Improving alcohol management in primary health care in Mexico
Abstract
Introduction
Alcohol screening, brief advice and referral to treatment (SBIRT) in primary health care is an effective strategy to decrease alcohol consumption at population level. However, there is relatively scarce evidence regarding its economic returns in non-high-income countries. The current paper aims to evaluate an SBIRT program in Mexican primary health-care settings.
Methods
Empirical data was collected from 17 primary healthcare centres in Mexico City regarding alcohol screening delivered by 145 healthcare providers.

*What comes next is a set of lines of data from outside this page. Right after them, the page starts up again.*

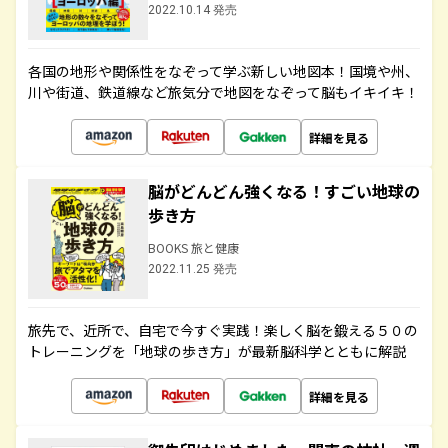
2022.10.14 発売
各国の地形や関係性をなぞって学ぶ新しい地図本！国境や州、
川や街道、鉄道線など旅気分で地図をなぞって脳もイキイキ！
詳細を見る
脳がどんどん強くなる！すごい地球の
歩き方
BOOKS 旅と健康
2022.11.25 発売
旅先で、近所で、自宅で今すぐ実践！楽しく脳を鍛える５０の
トレーニングを「地球の歩き方」が最新脳科学とともに解説
詳細を見る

This data was combined with data from a simulation study for a period of 10 years (2008 to 2017). Economic investments were calculated from a public sector healthcare perspective as clinical consultation costs and program costs. Economic return was calculated as gains in the public sector healthcare, estimated via simulated reductions in alcohol consumption, dependent on population coverage of alcohol interventions delivered to primary healthcare patients.
Results
Results showed that scaling up an SBIRT program in Mexico over a 10-year period would lead to a positive return on investment. Moreover, over the 10-year period, up to 16,000 alcohol-related deaths could be avoided as a result of implementing the program.
Discussion and Conclusions
SBIRT implemented at the national level in Mexico may lead to substantial financial gains from a public sector healthcare perspective.